## REQUIRED WORK
Below are some entries. Repeat exactly the lines from the one with "und als Gegen" through the one with "contradictoire et angoissé", and only those.

Dataset entries
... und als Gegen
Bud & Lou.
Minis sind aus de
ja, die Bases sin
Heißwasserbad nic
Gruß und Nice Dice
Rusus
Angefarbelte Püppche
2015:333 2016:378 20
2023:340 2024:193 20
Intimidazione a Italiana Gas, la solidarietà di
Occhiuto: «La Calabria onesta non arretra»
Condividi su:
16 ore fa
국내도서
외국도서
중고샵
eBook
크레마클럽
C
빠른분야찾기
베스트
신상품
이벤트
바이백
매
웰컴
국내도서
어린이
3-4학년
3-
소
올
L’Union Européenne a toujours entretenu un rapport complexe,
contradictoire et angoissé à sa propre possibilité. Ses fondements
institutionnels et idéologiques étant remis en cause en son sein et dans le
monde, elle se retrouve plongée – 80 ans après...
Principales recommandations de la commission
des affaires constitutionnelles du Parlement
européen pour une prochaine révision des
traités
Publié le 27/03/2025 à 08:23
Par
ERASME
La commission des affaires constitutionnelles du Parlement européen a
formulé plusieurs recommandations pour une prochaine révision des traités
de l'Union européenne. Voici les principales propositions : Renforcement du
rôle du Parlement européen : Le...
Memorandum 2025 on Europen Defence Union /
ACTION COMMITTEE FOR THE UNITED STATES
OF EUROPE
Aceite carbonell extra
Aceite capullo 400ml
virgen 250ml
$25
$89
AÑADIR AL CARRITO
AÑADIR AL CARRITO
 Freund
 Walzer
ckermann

...

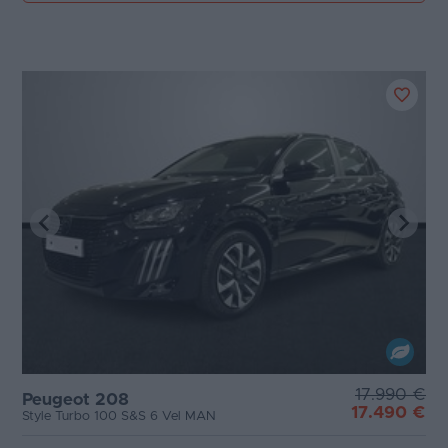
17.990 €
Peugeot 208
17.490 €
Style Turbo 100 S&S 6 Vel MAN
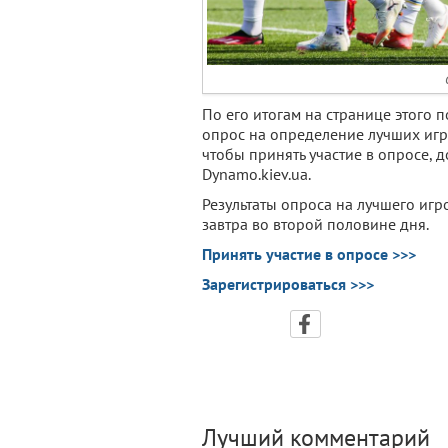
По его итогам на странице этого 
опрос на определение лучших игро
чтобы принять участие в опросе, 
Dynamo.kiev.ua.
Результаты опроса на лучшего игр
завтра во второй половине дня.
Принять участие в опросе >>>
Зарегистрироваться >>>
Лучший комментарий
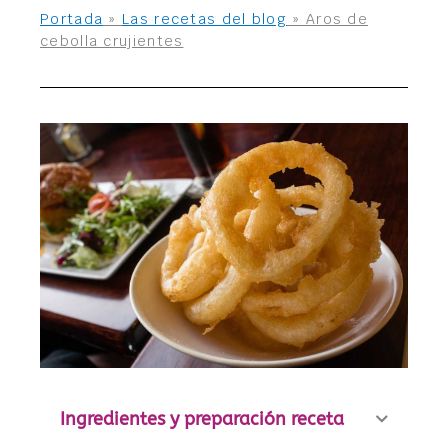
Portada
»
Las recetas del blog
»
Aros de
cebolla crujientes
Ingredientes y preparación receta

==

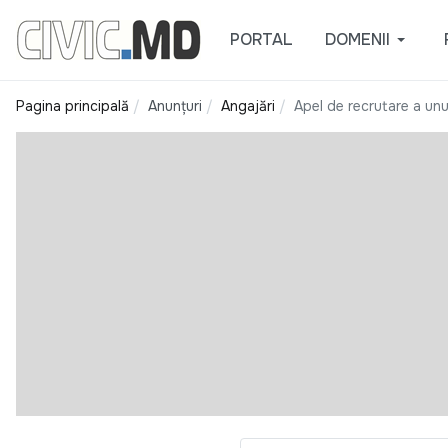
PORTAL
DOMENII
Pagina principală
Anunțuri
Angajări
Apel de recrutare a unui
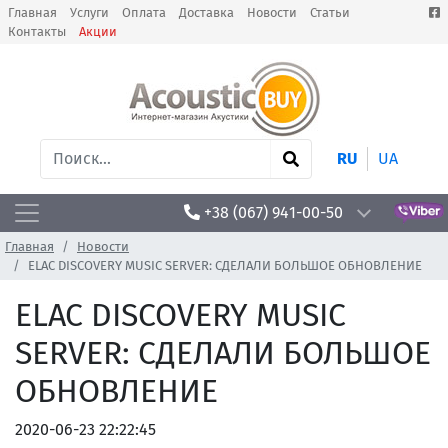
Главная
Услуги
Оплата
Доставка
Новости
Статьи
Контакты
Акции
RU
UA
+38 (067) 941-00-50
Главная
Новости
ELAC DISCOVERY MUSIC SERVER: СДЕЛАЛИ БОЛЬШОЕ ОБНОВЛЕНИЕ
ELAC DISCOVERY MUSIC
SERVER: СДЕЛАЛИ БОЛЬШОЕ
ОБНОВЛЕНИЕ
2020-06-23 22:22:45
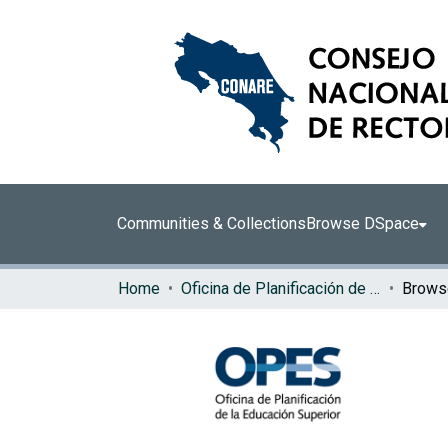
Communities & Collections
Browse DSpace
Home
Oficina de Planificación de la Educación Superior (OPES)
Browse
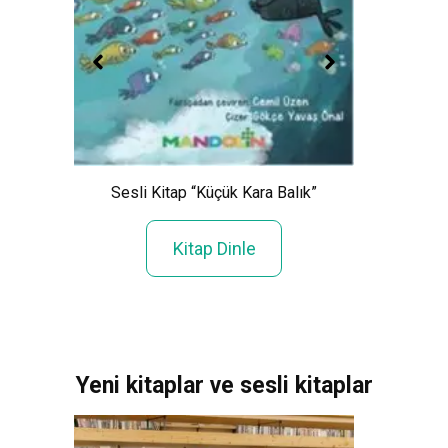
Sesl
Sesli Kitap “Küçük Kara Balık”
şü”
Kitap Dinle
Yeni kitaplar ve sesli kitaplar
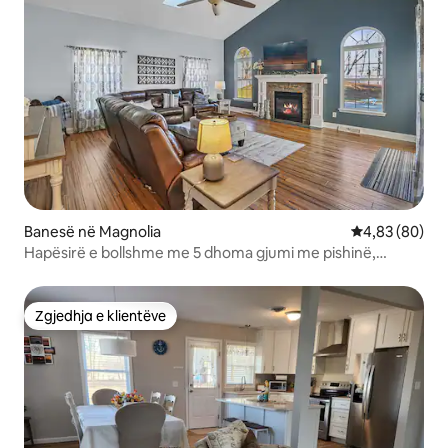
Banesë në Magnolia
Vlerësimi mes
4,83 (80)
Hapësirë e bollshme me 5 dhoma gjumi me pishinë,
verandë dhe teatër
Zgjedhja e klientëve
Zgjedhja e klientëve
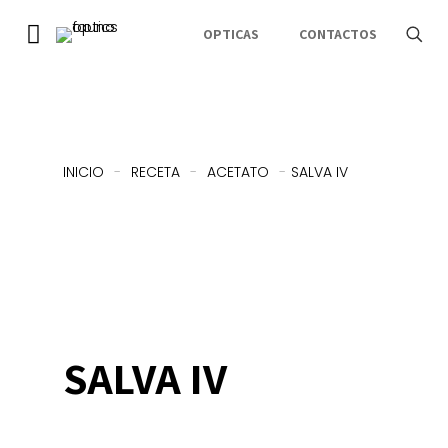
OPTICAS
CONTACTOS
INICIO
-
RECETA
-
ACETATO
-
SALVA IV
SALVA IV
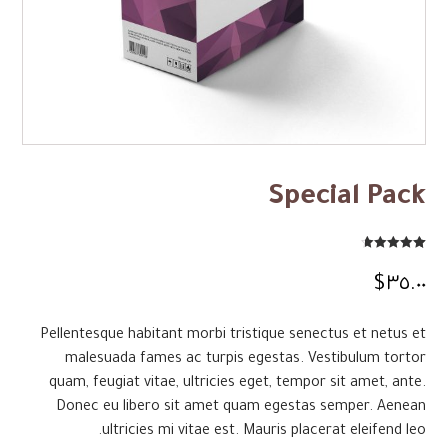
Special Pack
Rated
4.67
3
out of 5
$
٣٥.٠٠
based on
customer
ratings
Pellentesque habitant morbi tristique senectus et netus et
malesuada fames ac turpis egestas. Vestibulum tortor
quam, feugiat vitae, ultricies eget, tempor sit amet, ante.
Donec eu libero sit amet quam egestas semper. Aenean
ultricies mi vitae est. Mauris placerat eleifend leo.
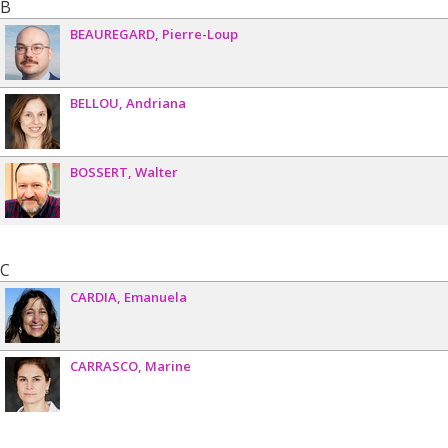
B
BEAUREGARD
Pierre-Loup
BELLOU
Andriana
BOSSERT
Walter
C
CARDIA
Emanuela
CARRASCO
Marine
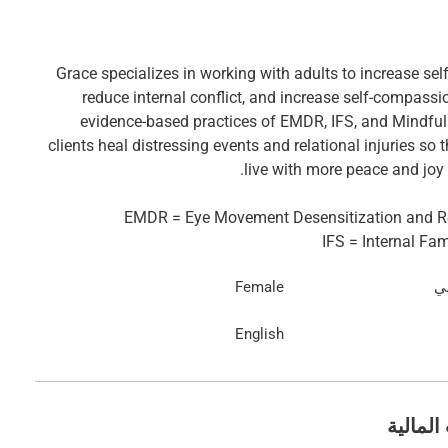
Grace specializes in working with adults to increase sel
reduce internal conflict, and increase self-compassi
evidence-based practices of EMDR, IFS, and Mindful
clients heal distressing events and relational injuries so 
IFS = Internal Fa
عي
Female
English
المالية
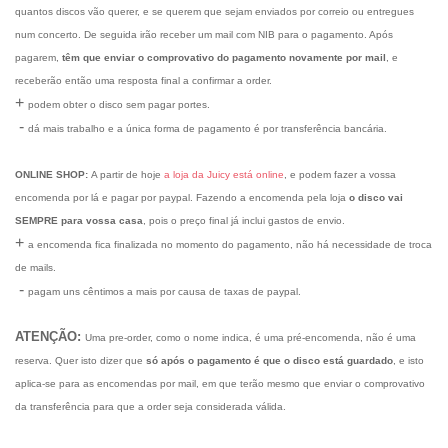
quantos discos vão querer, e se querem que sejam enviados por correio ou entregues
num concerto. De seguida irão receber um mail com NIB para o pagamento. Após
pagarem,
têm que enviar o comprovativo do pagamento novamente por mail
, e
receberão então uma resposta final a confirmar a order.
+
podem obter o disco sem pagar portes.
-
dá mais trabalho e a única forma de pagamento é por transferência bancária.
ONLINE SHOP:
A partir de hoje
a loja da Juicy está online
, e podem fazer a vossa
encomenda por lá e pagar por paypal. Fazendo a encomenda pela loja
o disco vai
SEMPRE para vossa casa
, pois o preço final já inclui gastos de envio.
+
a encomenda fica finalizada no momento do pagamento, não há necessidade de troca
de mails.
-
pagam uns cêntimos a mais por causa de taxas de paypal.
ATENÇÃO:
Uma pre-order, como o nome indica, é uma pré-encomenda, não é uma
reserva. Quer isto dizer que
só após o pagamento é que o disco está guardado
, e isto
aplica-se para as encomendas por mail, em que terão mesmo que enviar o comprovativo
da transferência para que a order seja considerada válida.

## ANSWER BELOW
... und als Gegen
Bud & Lou.
Minis sind aus de
ja, die Bases sin
Heißwasserbad nic
Gruß und Nice Dice
Rusus
Angefarbelte Püppche
2015:333 2016:378 20
2023:340 2024:193 20
Intimidazione a Italiana Gas, la solidarietà di
Occhiuto: «La Calabria onesta non arretra»
Condividi su:
16 ore fa
국내도서
외국도서
중고샵
eBook
크레마클럽
C
빠른분야찾기
베스트
신상품
이벤트
바이백
매
웰컴
국내도서
어린이
3-4학년
3-
소
올
L’Union Européenne a toujours entretenu un rapport complexe,
contradictoire et angoissé à sa propre possibilité. Ses fondements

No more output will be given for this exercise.